The scope of the study focuses on scale change, so factors such as rotation and illumination were not tested. This prevents us from demonstrating the full capabilities of algorithms like SIFT, but it is a necessary simplification to test our hypothesis.
The homography matrix is a geometrically simple model. However, this choice was chosen in line with the long-term goal of the study: to develop a real-time and embedded system (using Vitis AI on FPGA). Homography is considered suitable for hardware acceleration and parallelization thanks to matrix operations, while more complex models can bottleneck real-time performance.
Our system alone generates 2D (latitude/longitude) position, but this is not an incomplete solution. It aims to easily obtain a full 3D position solution by combining the altitude data to be obtained from the barometric altimeter sensor in a standard UAV with the output of our system.
5. Conclusions
In this study, the matching processes performed between satellite images with different resolution levels and drone-borne images were evaluated and various traditional and deep learning-based methods were compared. The main objective is to determine the accuracy of alternative positioning systems in scenarios where GPS signals cannot be used.
As a result of the analyses performed, it was determined that all methods can match with high accuracy at low altitudes (500–1000 m). However, as the altitude increases, it has been determined that traditional approaches lose performance. In particular, methods such as AKAZE and SIFT have achieved serious deviation values at high altitudes (3500 m and above). In contrast, learning-based methods such as SuperPoint+SuperGlue and LOFTR were able to produce more stable and low-deviation results despite increasing resolution differences and geometric aberrations.

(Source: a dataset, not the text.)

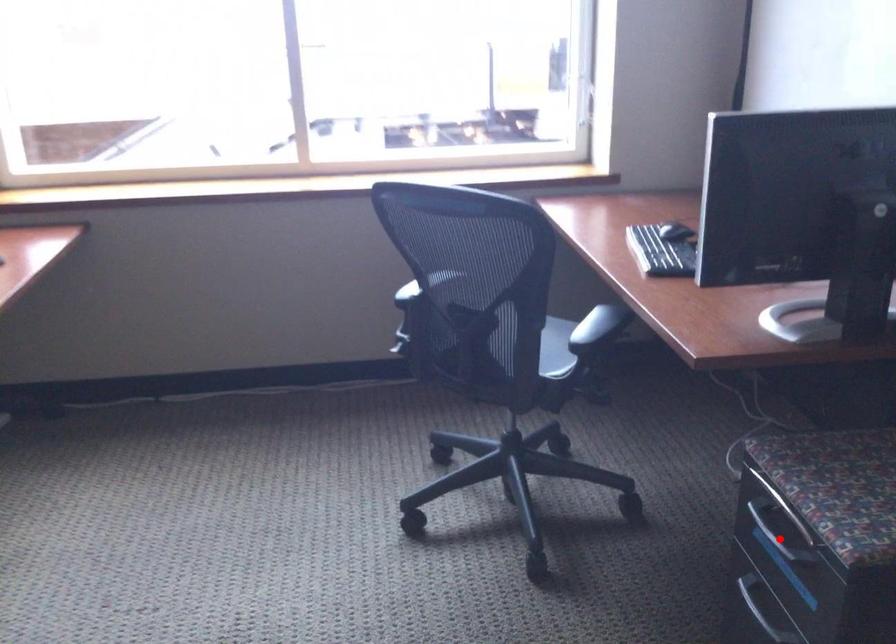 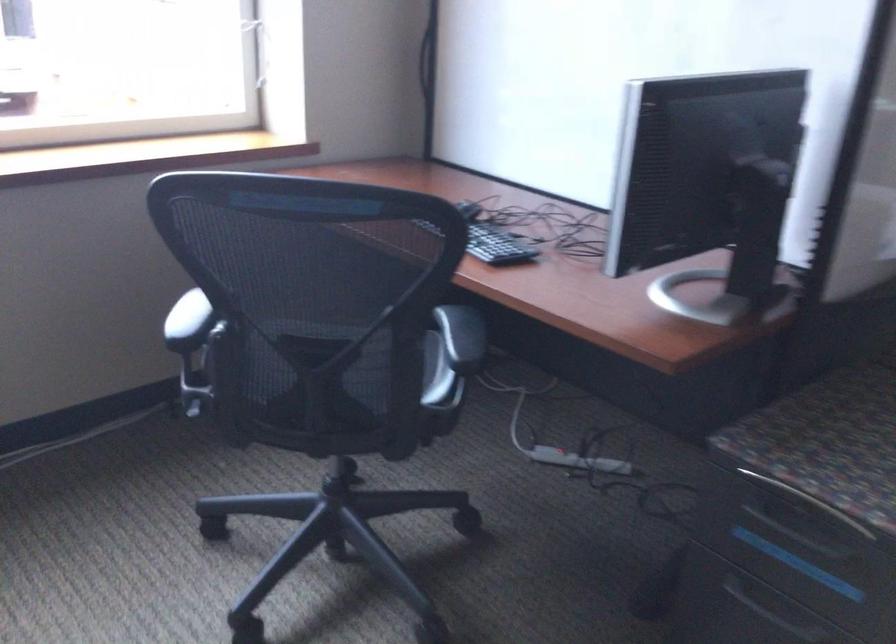 Find the pixel in the second image that matches the highlighted location in the first image.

In addition, it has been observed that hybrid and voting-based traditional algorithms, such as the NCC+Voting method, are less affected by altitude changes and show a very consistent performance by taking advantage of the variety of templates. This shows that visual-based positioning systems can be effectively developed not only with methods based on deep learning, but also with classical approaches enriched with appropriate pre-processing and decision mechanisms.
The results obtained revealed that both traditional and deep learning-supported matching methods can be configured and used correctly in operational scenarios where GPS signals are blocked or unreliable. In this context, it is considered that additional modules such as multi-scale matching, depth estimation and geographic foresight integration can further improve system performance in future studies.